CrossPlatform Approach

The real honest truth is that, the source compatibility in Objective C and AppKit is so good that the pure OpenStep version of this app works perfectly in OS X as is. Yes, there are ton of deprecated API warnings as well as implicit integer type conversions. But it all works… WHICH IS AMAZING! But this was not enough, I also had a few goals:

  • Support the newest features
  • Use the newest API
  • No warnings on any platform (and no silencing)
  • No symbol collisions

Its important to note that this approach was easy with perfect foresight. In real life, I think supporting old OS versions is very difficult and that is largely because you don't know what is coming. But in MathEdit I knew exactly what was coming. Because of that I could literally design perfect API that will fit in the system in the future like XPInteger, XPDocument, XPRegularExpression, etc.

The Problem with -[NSObject respondsToSelector:]
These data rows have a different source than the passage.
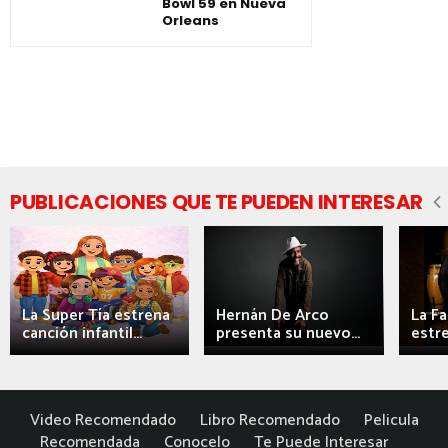
Bowl 59 en Nueva
Orleans
PUBLICACIONES QUE TE PUEDEN INTERESAR
La Super Tía estrena
Hernán De Arco
La F
canción infantil...
presenta su nuevo...
estre
Video Recomendado
Libro Recomendado
Pelicula
Recomendada
Conocelo
Te Puede Interesar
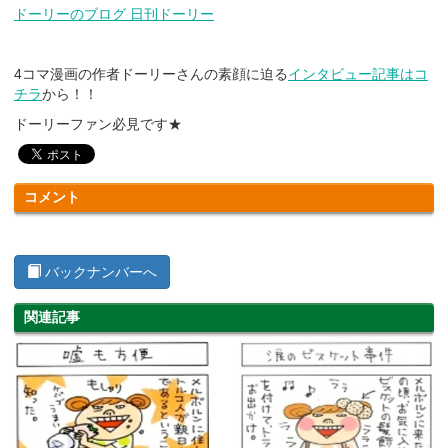
ドーリーのブログ 日刊ドーリー
4コマ漫画の作者ドーリーさんの素顔に迫る
インタビュー記事はコ
チラ
から！！
ドーリーファン必見です★
コメント
バックナンバーへ
関連記事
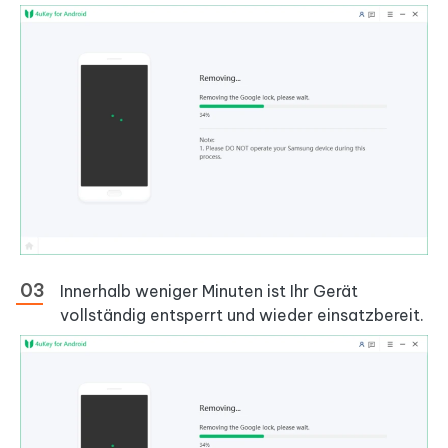
Innerhalb weniger Minuten ist Ihr Gerät
vollständig entsperrt und wieder einsatzbereit.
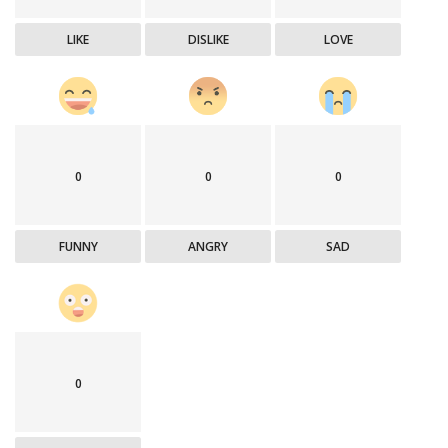
LIKE
DISLIKE
LOVE
0
0
0
FUNNY
ANGRY
SAD
0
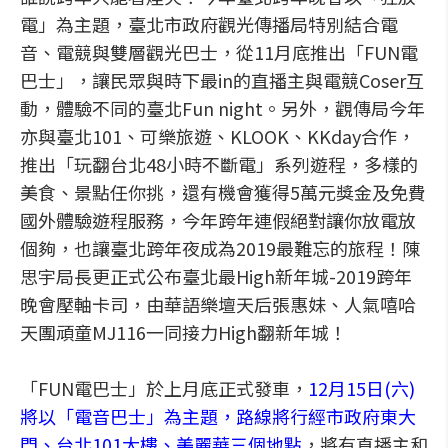
電」為主題，臺北市政府觀光傳播局特別結合電
音、電競與雙層觀光巴士，從11月底推出「FUN電
巴士」，讓民眾與時下最in的直播主與電競Coser互
動，體驗不同的臺北Fun night。另外，觀傳局今年
亦與臺北101、可樂旅遊、KLOOK、KKday合作，
推出「玩翻台北48小時不斷電」系列遊程，多樣的
美食、景點任你挑，還有機會獲得5萬元獎金及免費
國外體驗遊程服務，今年跨年連假絕對讓你放電放
個夠，也讓臺北跨年夜成為2019最難忘的旅程！陳
思宇局長更正式公布臺北最High新年城-2019跨年
晚會壓軸卡司，由華語樂壇天后張惠妹、人氣嘻哈
天團頑童MJ116一同接力High翻新年城！
「FUN電巴士」於上月底正式發車，
12月15日(六)
將以「電音巴士」為主題，路線將行經市政府東大
門、台北101大樓、美麗華三個地點
，將有直播主和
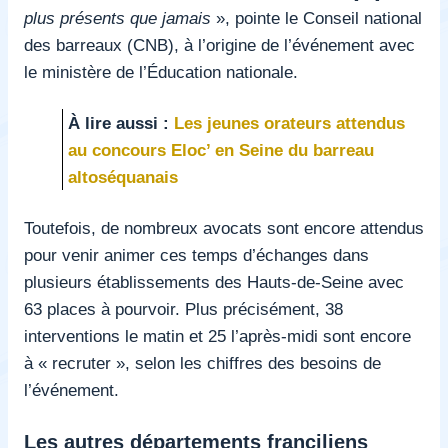
plus présents que jamais
», pointe le Conseil national
des barreaux (CNB), à l’origine de l’événement avec
le ministère de l’Éducation nationale.
À lire aussi :
Les jeunes orateurs attendus
au concours Eloc’ en Seine du barreau
altoséquanais
Toutefois, de nombreux avocats sont encore attendus
pour venir animer ces temps d’échanges dans
plusieurs établissements des Hauts-de-Seine avec
63 places à pourvoir. Plus précisément, 38
interventions le matin et 25 l’après-midi sont encore
à « recruter », selon les chiffres des besoins de
l’événement.
Les autres départements franciliens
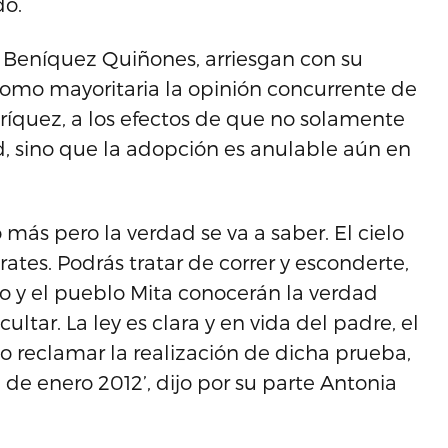
do.
 Beníquez Quiñones, arriesgan con su
como mayoritaria la opinión concurrente de
ríquez, a los efectos de que no solamente
, sino que la adopción es anulable aún en
 más pero la verdad se va a saber. El cielo
tes. Podrás tratar de correr y esconderte,
o y el pueblo Mita conocerán la verdad
tar. La ley es clara y en vida del padre, el
 reclamar la realización de dicha prueba,
e enero 2012’, dijo por su parte Antonia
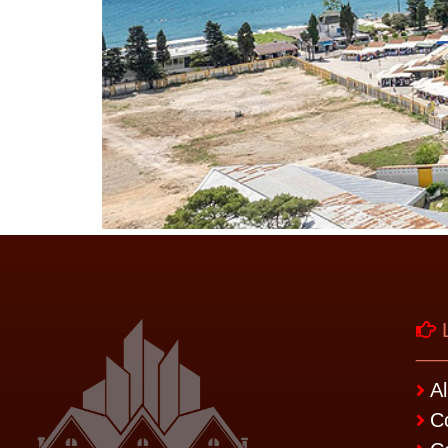
L
__
A
C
This API and this capability in Objective-C is amazing and allows for really dynamic programming. However, I was not looking for dynamic programming. I am not dynamically adding and removing methods from my classes. Rather, I am just moving forward in time. In this case I found respondsToSelector and its counterpart performSelector: to be limiting. Yes, it was easy to check if a class responds to the newer API. But when trying to use the API, I ran into issues where warnings were raised due to the older systems not knowing about that newer selector. You can remove those by using performSelector: but that only works if all types involved in the method call are Object types, and that is frequently not the case. And to be honest, I didn't really feel like digging out NSInvocation to try and solve that problem. So that led to my more modern and dare I even say "Swifty" solution… handle everything at compile time with macros.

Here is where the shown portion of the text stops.